You are viewing a plain text version of this content. The canonical link for it is here.

Posted to dev@tez.apache.org by Saikat Roychowdhury <sa...@yahoo-inc.com.INVALID> on 2015/08/13 20:54:09 UTC

Code pointers to Understand Auto Reduce parallelism

Hi, AllCan someone give some pointers to the code base to understand how auto reduce parallelism works in Tez?
-Saikat

Re: Code pointers to Understand Auto Reduce parallelism

Posted by Saikat Roychowdhury <sa...@yahoo-inc.com.INVALID>.

Thanks Hitesh.

Saikat 

     On Thursday, August 13, 2015 3:10 PM, Hitesh Shah <hi...@apache.org> wrote:

 When a vertex is ready to start launching tasks, it will look at available information of output generated by upstream vertices and based on configured optimal data size per task, it will re-configure the vertex’s parallelism. The basic tez or mapreduce shuffle implementation is that the map stage generates say 1000 partitions if there are 1000 reducers. The default mode would be assign partition 1 to reducer 1 and so on. If the new parallelism is different, a new routing table is needed to map which partitions are handled by which reducers. This is done in Tez by overriding the default Shuffle Edge Manager with a custom Edge Manager ( i.e a new routing table ).

You can look at ShuffleVertexManager.java and start from schedulePendingTasks() to see how parallelism is determined at runtime.

— Hitesh

On Aug 13, 2015, at 11:54 AM, Saikat Roychowdhury <sa...@yahoo-inc.com.INVALID> wrote:

> Hi, AllCan someone give some pointers to the code base to understand how auto reduce parallelism works in Tez?
> -Saikat

Re: Code pointers to Understand Auto Reduce parallelism

Posted by Hitesh Shah <hi...@apache.org>.

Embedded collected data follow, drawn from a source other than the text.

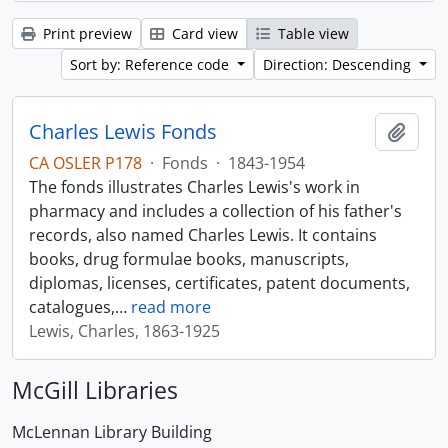
Print preview
Card view
Table view
Sort by: Reference code
Direction: Descending
Charles Lewis Fonds
Add t
CA OSLER P178
·
Fonds
·
1843-1954
The fonds illustrates Charles Lewis's work in
pharmacy and includes a collection of his father's
records, also named Charles Lewis. It contains
books, drug formulae books, manuscripts,
diplomas, licenses, certificates, patent documents,
catalogues,
…
read more
Lewis, Charles, 1863-1925
McGill Libraries
McLennan Library Building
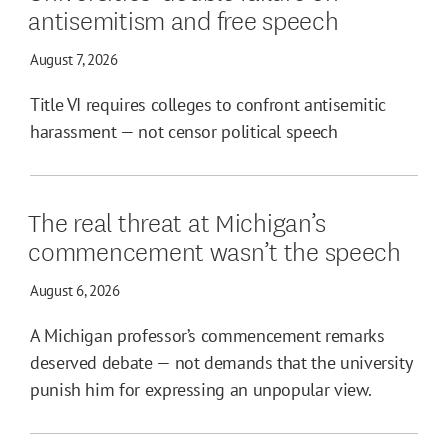
antisemitism and free speech
August 7, 2026
Title VI requires colleges to confront antisemitic
harassment — not censor political speech
The real threat at Michigan’s
commencement wasn’t the speech
August 6, 2026
A Michigan professor’s commencement remarks
deserved debate — not demands that the university
punish him for expressing an unpopular view.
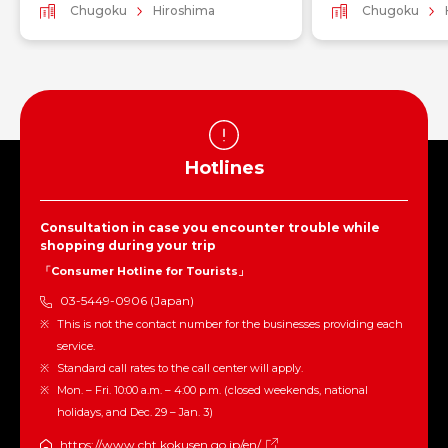
Chugoku
Hiroshima
Chugoku
Hotlines
Consultation in case you encounter trouble while
shopping during your trip
「Consumer Hotline for Tourists」
03-5449-0906 (Japan)
This is not the contact number for the businesses providing each
service.
Standard call rates to the call center will apply.
Mon. – Fri. 10:00 a.m. – 4:00 p.m. (closed weekends, national
holidays, and Dec. 29 – Jan. 3)
https://www.cht.kokusen.go.jp/en/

When a vertex is ready to start launching tasks, it will look at available information of output generated by upstream vertices and based on configured optimal data size per task, it will re-configure the vertex’s parallelism. The basic tez or mapreduce shuffle implementation is that the map stage generates say 1000 partitions if there are 1000 reducers. The default mode would be assign partition 1 to reducer 1 and so on. If the new parallelism is different, a new routing table is needed to map which partitions are handled by which reducers. This is done in Tez by overriding the default Shuffle Edge Manager with a custom Edge Manager ( i.e a new routing table ).

You can look at ShuffleVertexManager.java and start from schedulePendingTasks() to see how parallelism is determined at runtime.

— Hitesh

On Aug 13, 2015, at 11:54 AM, Saikat Roychowdhury <sa...@yahoo-inc.com.INVALID> wrote:

> Hi, AllCan someone give some pointers to the code base to understand how auto reduce parallelism works in Tez?
> -Saikat